On our flight down to Skukuza & I’m sure my son will forgive me [I live dangerously, obviously], we kept an eye out for whatever would catch our eye – raptors, mostly: given their size. We stacked them on a pile. That’s the secret to raptor-watching. Go like a bat outta hell – remove the distraction of everything else and voila – Gabar, Ovambo & African Goshawk. Little Sparrowhawk, African Hawk-Eagle, Lizard Buzzard, Shikra & Red-footed Falcon.

When an Egyptian Vulture was 1st reported from Singita’s Lebombo Concession; early on Day 4 – we hoped for a landing at our rhino carcass [Sweni waterhole – adjacent] (Read it here). It takes perseverance to watch a carcass thin down to its bones; dedication to keep watch in a cloud of rhino-smoothie-slurping flies & concentration to keep your mouth closed unless, of course, you wanted to swallow the fly – that sat on the carcass … We all have our oddities!

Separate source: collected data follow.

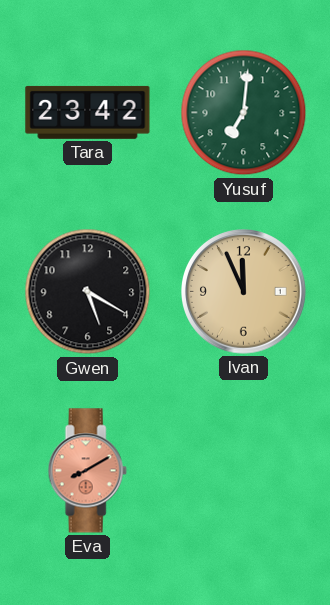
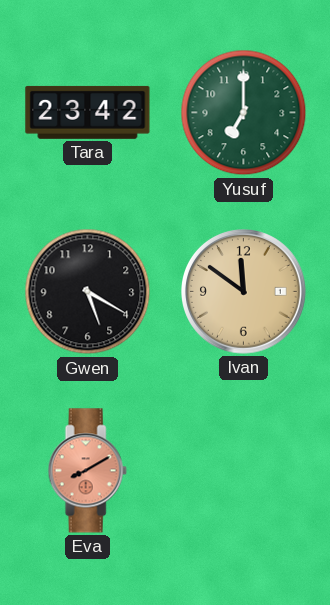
Yusuf: 7:01 -> 7:00
Ivan: 11:56 -> 11:51
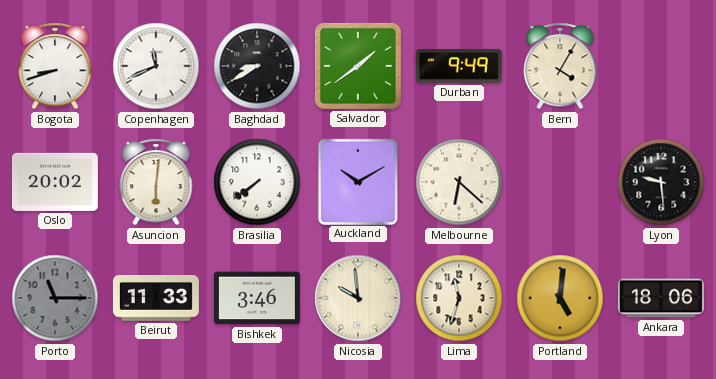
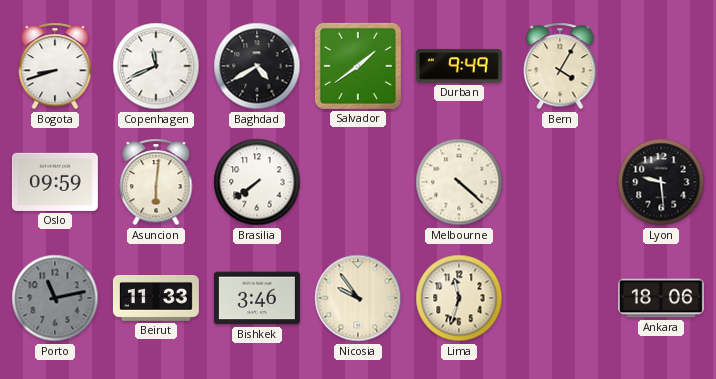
Baghdad: 8:40 -> 4:40
Oslo: 20:02 -> 09:59
Auckland: 10:10 -> none
Melbourne: 6:22 -> 4:22
Porto: 11:15 -> 11:13
Nicosia: 9:59 -> 9:54
Portland: 5:01 -> none
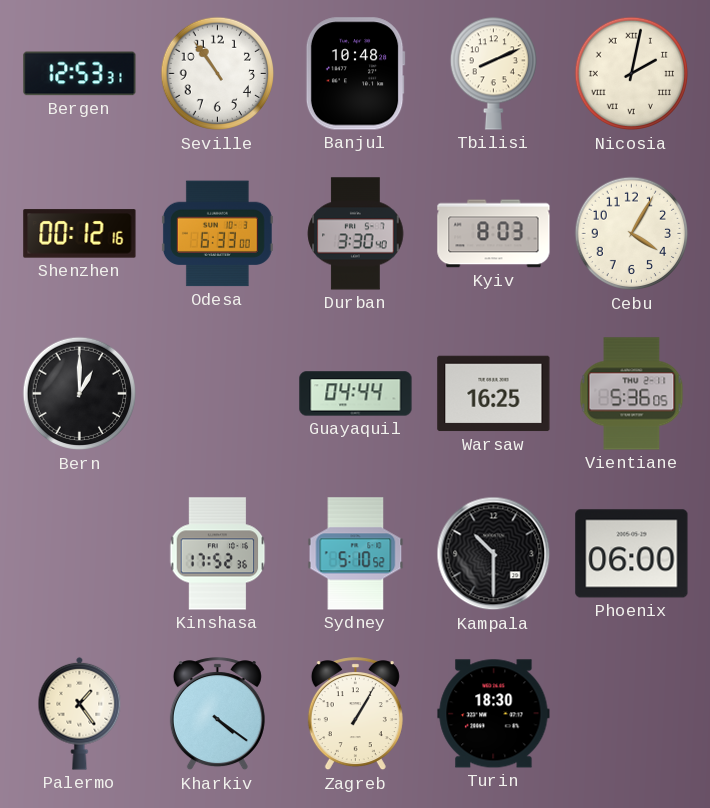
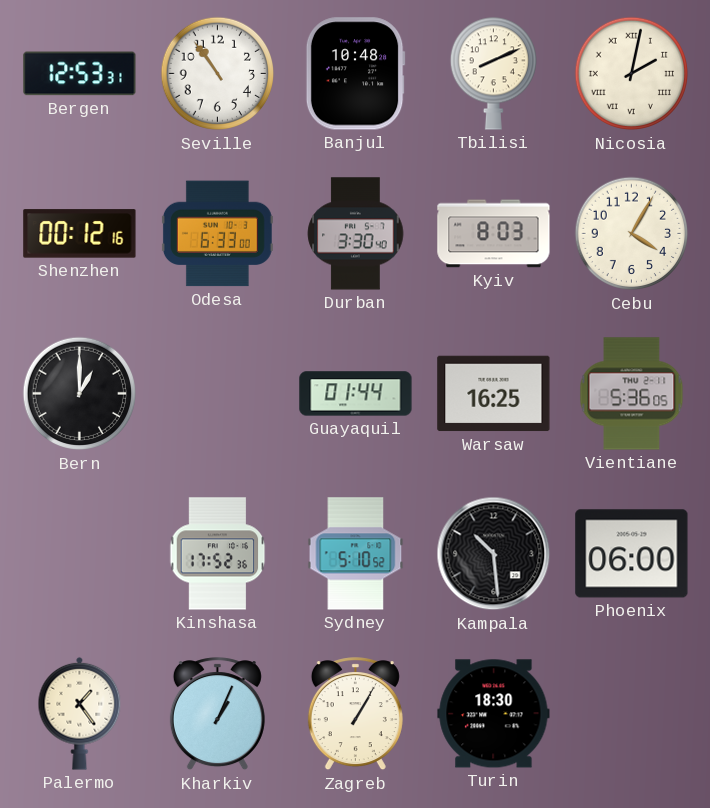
Guayaquil: 04:44 -> 01:44
Kampala: 10:30 -> 10:29
Kharkiv: 4:21 -> 1:04
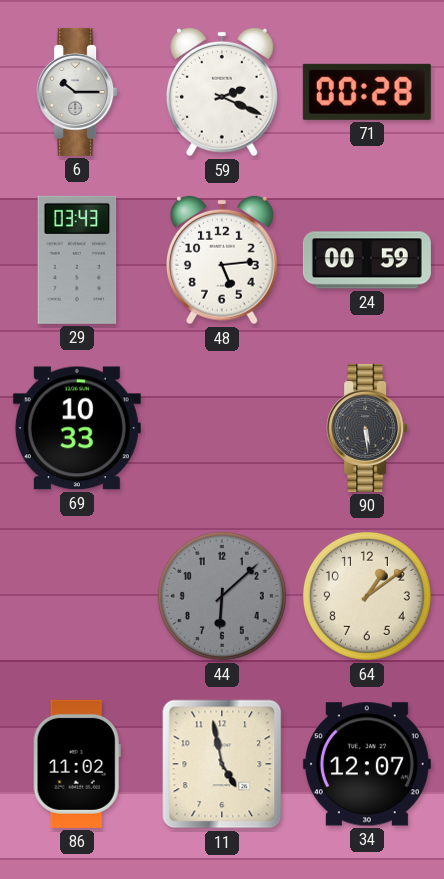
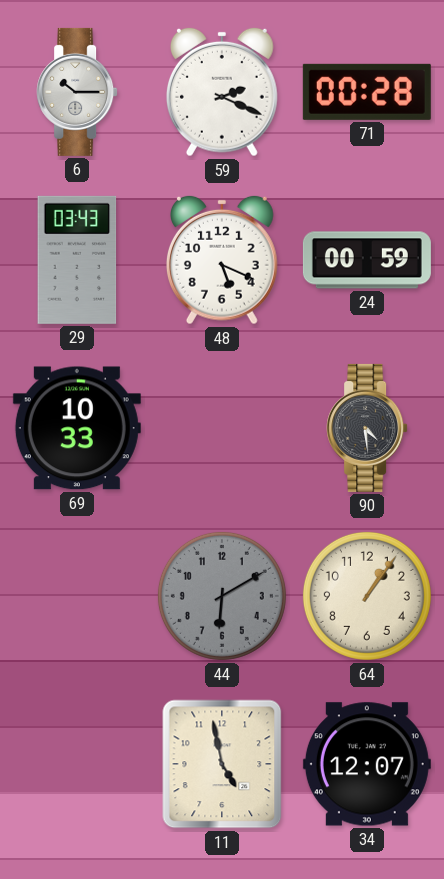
48: 5:14 -> 5:19
90: 5:29 -> 4:29
44: 6:08 -> 6:10
64: 1:09 -> 1:06
86: 11:02 -> none
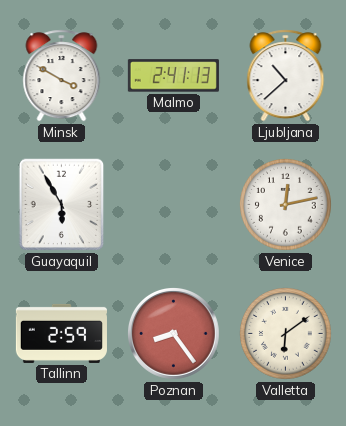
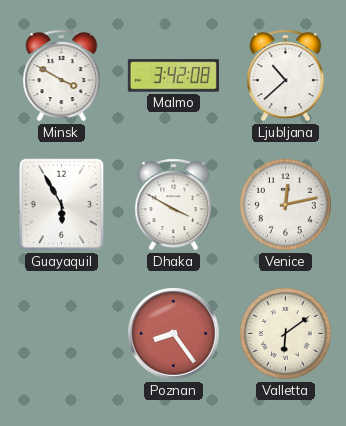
Malmo: 2:41 -> 3:42
Dhaka: none -> 3:50
Tallinn: 2:59 -> none
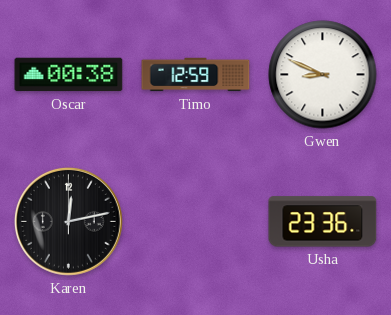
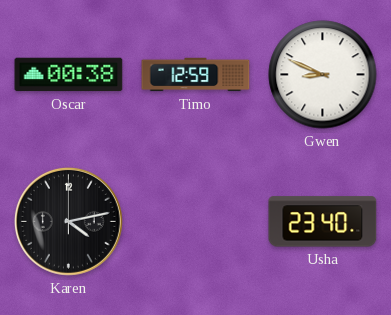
Karen: 12:13 -> 4:13
Usha: 23:36 -> 23:40
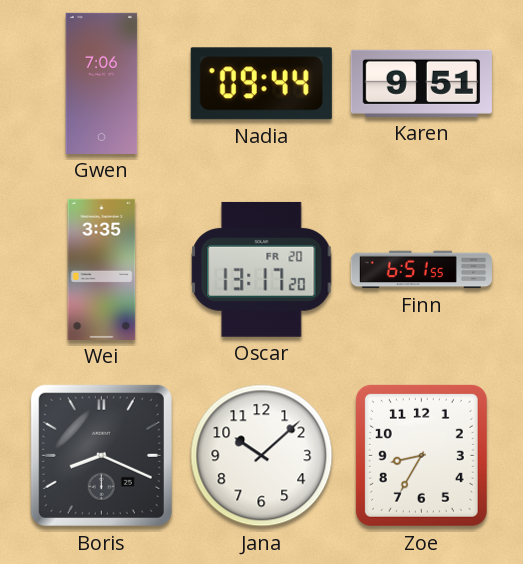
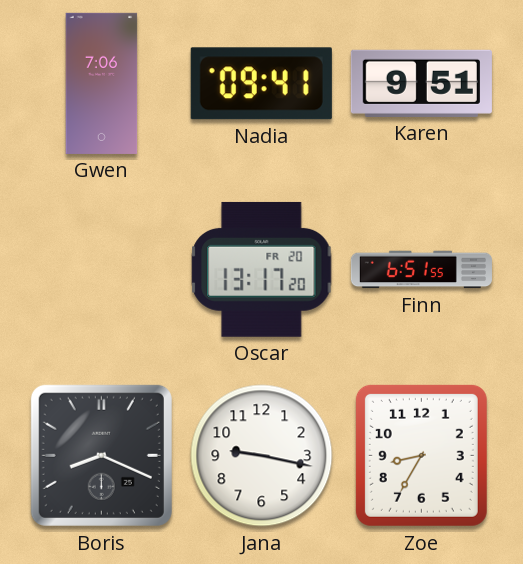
Nadia: 09:44 -> 09:41
Wei: 3:35 -> none
Jana: 10:08 -> 9:17
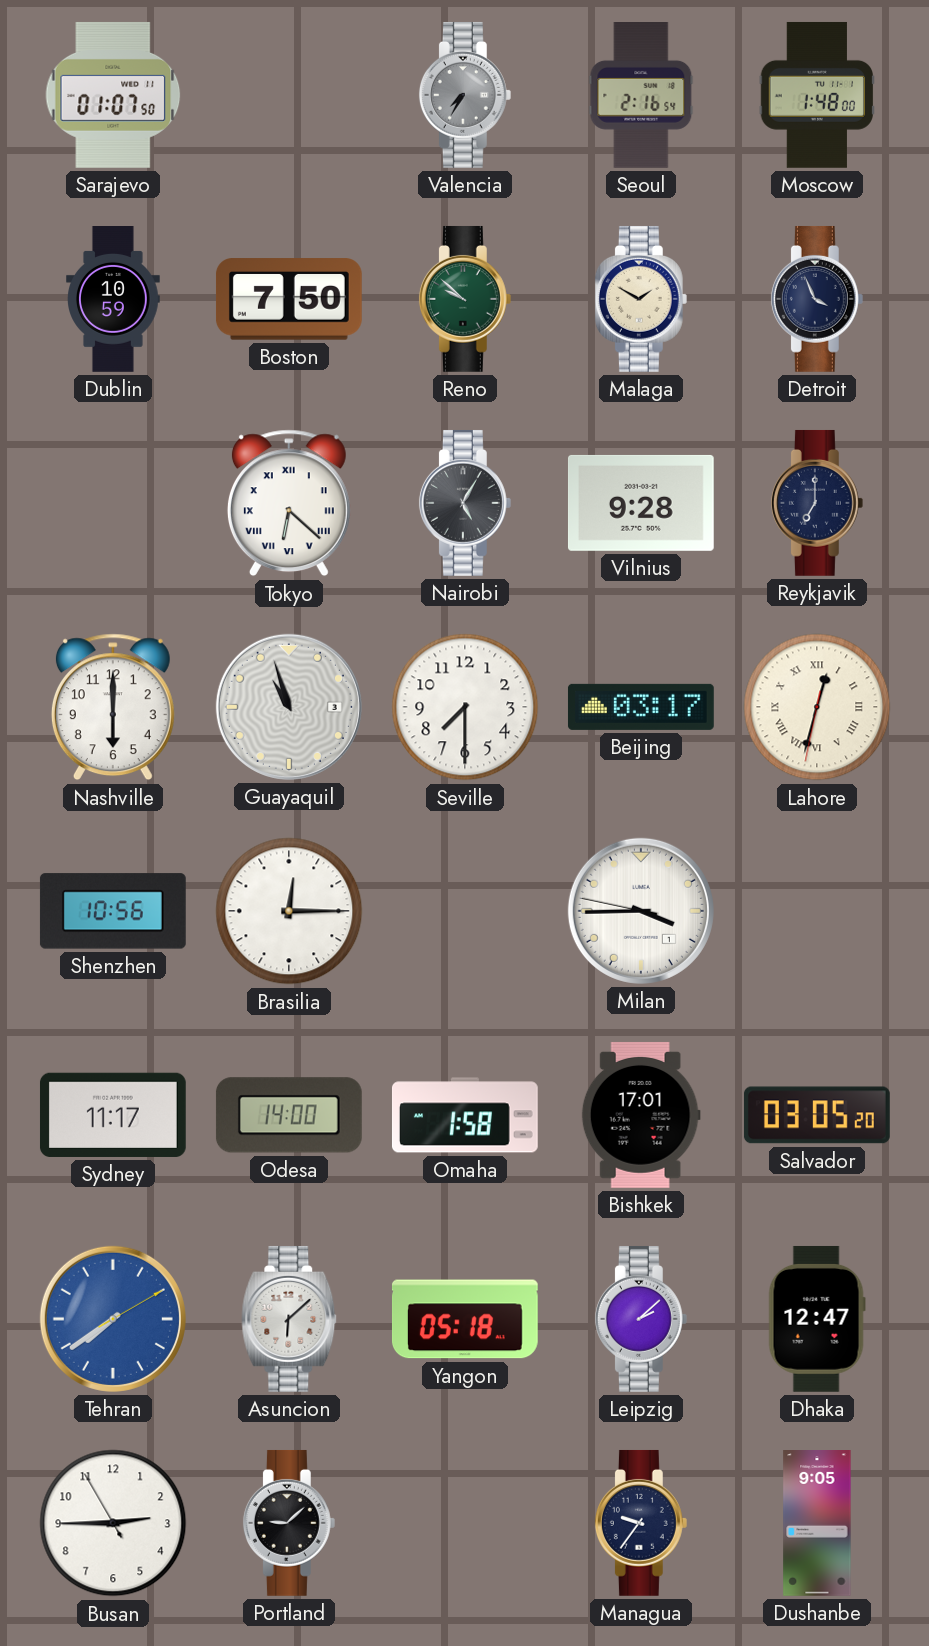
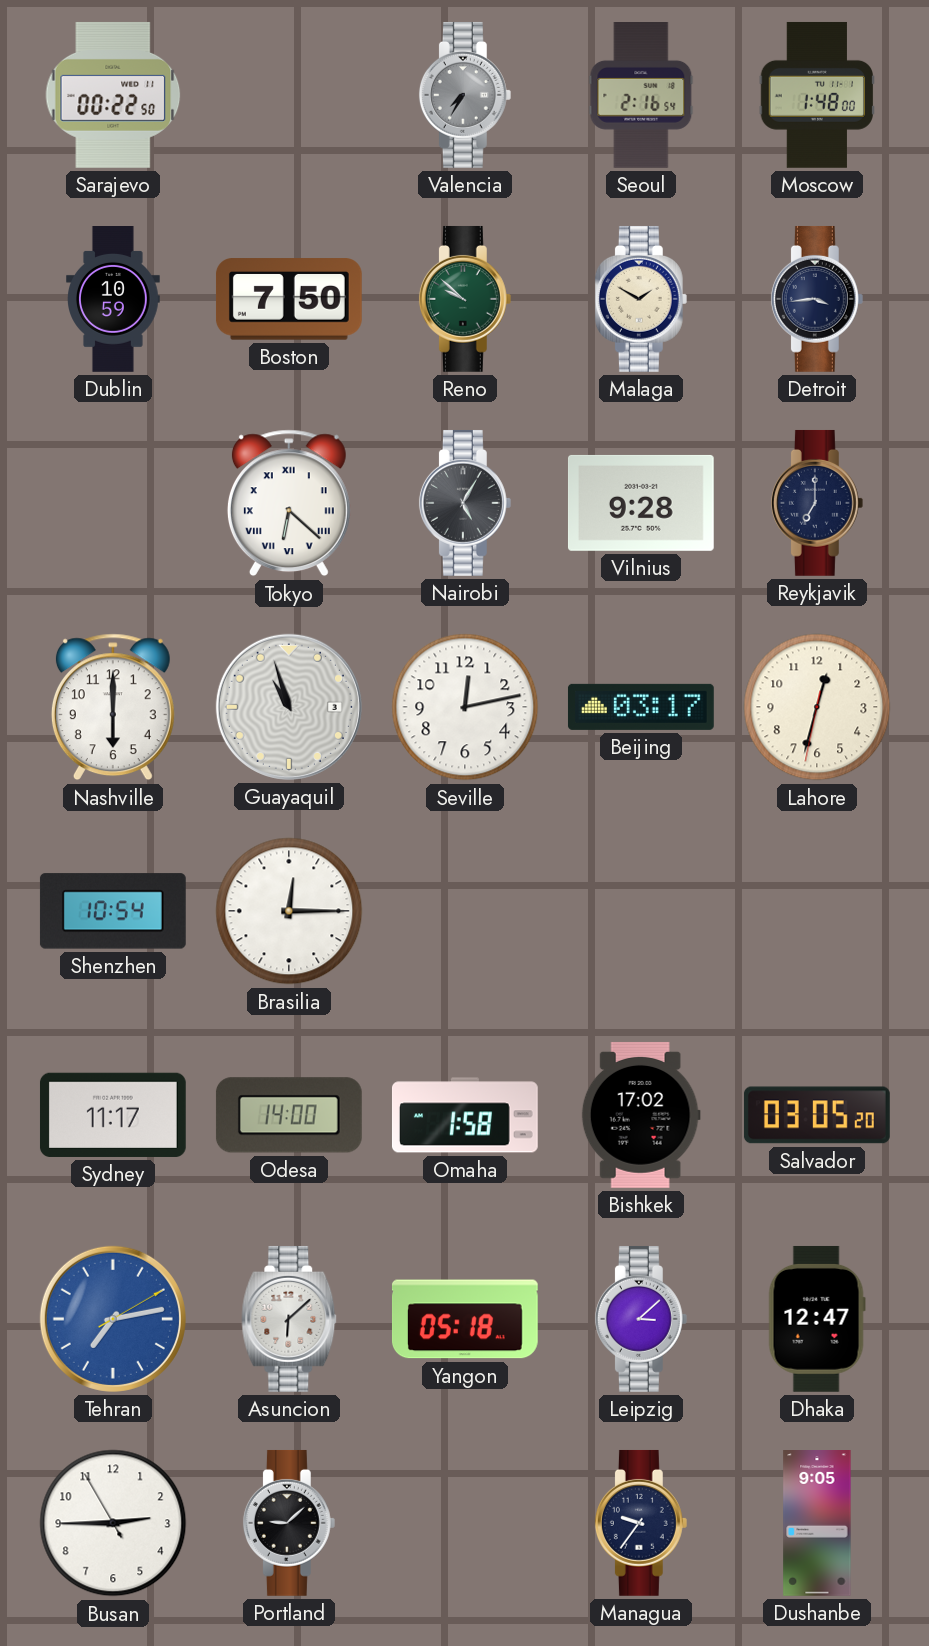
Sarajevo: 01:07 -> 00:22
Detroit: 3:56 -> 3:44
Seville: 7:30 -> 12:13
Lahore numerals: Roman -> Arabic
Shenzhen: 10:56 -> 10:54
Milan: 3:44 -> none
Bishkek: 17:01 -> 17:02
Tehran: 7:39 -> 7:13
Leipzig: 2:08 -> 3:08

Communication was a tap, nod & a prod. I had some peace & quiet – there be upside … everywhere!

Although we’d seen what we assumed would be the same individual vulture, some months ago – if only on a tail-wind, it would have been peachy to see the beast up close in all its dull-brown finery; a dress-rehearsal for the white & gold to follow. As of writing – no sign of Pharaoh’s Chicken! That said – it was seen a stone’s throw away later in the afternoon… ‘I’m frustrated you know’ & a ‘bloody hell’ is the PC synopsis of some of the ensuing ‘front-seat fracas’. This is a family story.

Back at our carcass, early on the 5th, the clean-up crew was almost done – the aerial mob, a handful of hyena & a jackal took less than 2 ½ sessions to consign a tonne of meat & muscle, sans the keratin recovery, to guano. Too efficient by a long-bill if you ask me. We would have preferred a more protracted scent trail.

Elsewhere we scrubbed the south-western block, south of the Sweni, down to Tshokwane, via the granite sourveld of the Nhlanguleni. We targeted specials in the knob-thorn thickets of the Vutomi & Munywini. We call this hotspot between the two rivers our ‘cuckoo lane’… Home to the Retz’s Helmet-Shrike the targeted special can only mean one thing – Thick-billed Cuckoo; our first ‘Mega’ for the trip. Other goodies added to The List included Dusky Lark, Ovambo Sparrowhawk, Lizard Buzzard, Bushveld Pipit, African Pygmy Kingfisher & Olive-tree Warbler. These & 1 or 2 more equate to 231 species for The Trip; hardly feverish but we’re not cooling our heels either.